«Il ministro decida da che parte stare»

L’incontro tra il ministro Moratti e il presidente della Provincia Filippo Penati non è passato inosservato. La serie di incontri fissati nella fase di ascolto dal candidato della Cdl alla poltrona di Palazzo Marino fanno arricciare il naso alla sinistra e forse suscitano qualche invidia. «Ma insomma il ministro Moratti converge con il sindaco Albertini, come si desume dal suo incontro di oggi (ieri per chi legge, ndr) o converge con il presidente della Provincia Penati, come sembrava dall'incontro di ieri?
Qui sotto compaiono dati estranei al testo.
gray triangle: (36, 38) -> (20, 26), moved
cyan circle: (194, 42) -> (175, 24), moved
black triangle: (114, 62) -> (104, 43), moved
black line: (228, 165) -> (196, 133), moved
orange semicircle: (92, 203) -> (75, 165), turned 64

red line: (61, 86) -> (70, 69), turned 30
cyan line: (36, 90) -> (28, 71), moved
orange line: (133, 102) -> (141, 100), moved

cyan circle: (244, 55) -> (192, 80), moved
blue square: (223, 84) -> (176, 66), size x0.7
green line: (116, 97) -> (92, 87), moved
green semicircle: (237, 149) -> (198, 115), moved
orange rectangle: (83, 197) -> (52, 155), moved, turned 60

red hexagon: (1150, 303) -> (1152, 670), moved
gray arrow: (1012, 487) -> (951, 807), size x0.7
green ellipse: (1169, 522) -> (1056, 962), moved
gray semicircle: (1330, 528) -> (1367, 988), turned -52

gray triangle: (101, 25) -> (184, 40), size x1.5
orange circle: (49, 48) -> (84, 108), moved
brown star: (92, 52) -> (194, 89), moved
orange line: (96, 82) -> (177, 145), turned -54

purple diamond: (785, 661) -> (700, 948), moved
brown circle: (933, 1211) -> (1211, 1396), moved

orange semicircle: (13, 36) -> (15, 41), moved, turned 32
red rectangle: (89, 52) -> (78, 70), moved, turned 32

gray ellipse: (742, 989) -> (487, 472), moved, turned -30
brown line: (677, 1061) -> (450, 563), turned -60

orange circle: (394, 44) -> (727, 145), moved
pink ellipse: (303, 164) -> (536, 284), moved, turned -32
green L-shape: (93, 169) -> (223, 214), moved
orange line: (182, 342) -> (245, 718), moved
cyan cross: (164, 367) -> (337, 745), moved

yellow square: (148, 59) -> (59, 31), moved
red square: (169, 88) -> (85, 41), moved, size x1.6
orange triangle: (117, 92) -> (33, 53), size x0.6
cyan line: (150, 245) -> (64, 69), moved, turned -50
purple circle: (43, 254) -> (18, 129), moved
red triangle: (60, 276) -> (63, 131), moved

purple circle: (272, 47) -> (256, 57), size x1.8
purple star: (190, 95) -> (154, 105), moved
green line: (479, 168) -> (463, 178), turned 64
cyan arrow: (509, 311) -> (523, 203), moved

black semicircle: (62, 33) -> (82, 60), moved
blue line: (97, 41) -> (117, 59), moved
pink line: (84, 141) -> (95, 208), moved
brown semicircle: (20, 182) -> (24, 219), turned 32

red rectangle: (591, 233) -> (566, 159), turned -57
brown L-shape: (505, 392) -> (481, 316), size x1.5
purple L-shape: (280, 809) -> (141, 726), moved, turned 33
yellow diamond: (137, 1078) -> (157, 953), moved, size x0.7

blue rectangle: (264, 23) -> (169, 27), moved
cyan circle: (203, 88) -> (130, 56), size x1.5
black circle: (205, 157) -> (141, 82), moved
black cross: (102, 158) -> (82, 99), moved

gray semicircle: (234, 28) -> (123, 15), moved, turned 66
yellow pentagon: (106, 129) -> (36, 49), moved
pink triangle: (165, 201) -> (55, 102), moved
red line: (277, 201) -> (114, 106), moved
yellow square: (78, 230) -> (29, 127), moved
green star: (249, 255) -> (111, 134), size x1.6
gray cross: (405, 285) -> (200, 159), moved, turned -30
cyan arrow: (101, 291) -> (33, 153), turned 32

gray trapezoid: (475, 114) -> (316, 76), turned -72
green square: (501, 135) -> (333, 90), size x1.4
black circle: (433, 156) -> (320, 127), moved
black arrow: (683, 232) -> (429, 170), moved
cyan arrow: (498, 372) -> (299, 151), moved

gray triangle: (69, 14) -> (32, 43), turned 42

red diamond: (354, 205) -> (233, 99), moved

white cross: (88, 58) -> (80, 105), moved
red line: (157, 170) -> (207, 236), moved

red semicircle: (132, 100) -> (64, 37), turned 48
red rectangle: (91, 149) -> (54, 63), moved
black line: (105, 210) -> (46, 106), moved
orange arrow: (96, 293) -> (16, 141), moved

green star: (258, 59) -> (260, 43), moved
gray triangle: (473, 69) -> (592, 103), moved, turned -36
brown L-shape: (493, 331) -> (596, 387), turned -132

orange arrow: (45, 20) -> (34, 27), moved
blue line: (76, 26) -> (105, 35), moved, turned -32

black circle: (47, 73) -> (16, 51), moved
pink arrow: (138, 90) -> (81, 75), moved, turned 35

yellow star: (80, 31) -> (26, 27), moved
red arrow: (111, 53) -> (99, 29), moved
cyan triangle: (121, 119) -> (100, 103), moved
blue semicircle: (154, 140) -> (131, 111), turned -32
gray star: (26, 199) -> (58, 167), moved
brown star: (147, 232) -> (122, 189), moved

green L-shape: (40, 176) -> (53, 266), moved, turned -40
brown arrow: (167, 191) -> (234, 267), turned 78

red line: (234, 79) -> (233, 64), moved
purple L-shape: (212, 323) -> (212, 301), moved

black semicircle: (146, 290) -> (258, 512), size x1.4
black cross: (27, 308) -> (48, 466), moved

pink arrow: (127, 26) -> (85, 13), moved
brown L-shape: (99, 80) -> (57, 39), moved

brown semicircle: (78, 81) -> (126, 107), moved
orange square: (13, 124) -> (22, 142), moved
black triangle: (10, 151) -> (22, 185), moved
Qual è la Moratti a cui credere?». Lo afferma Bruno Ferrante, candidato alle primarie dell'Unione per il Comune di Milano. «Ai milanesi bisogna dire la verità: tra Comune e Provincia da anni i rapporti, dai fatti di via Lecco alla Sea alla Serravalle, sono improntati allo scontro e alla separatezza, alla rissa e alle carte bollate. Non si può essere continui e discontinui ed essere d'accordo con tutti, a seconda dell'interlocutore. Se c'è continuità di Moratti con la linea Albertini, nel futuro non ci si potrà aspettare nessuna collaborazione tra Comune e Provincia, con grave danno - conclude Ferrante - per gli enti e per i cittadini».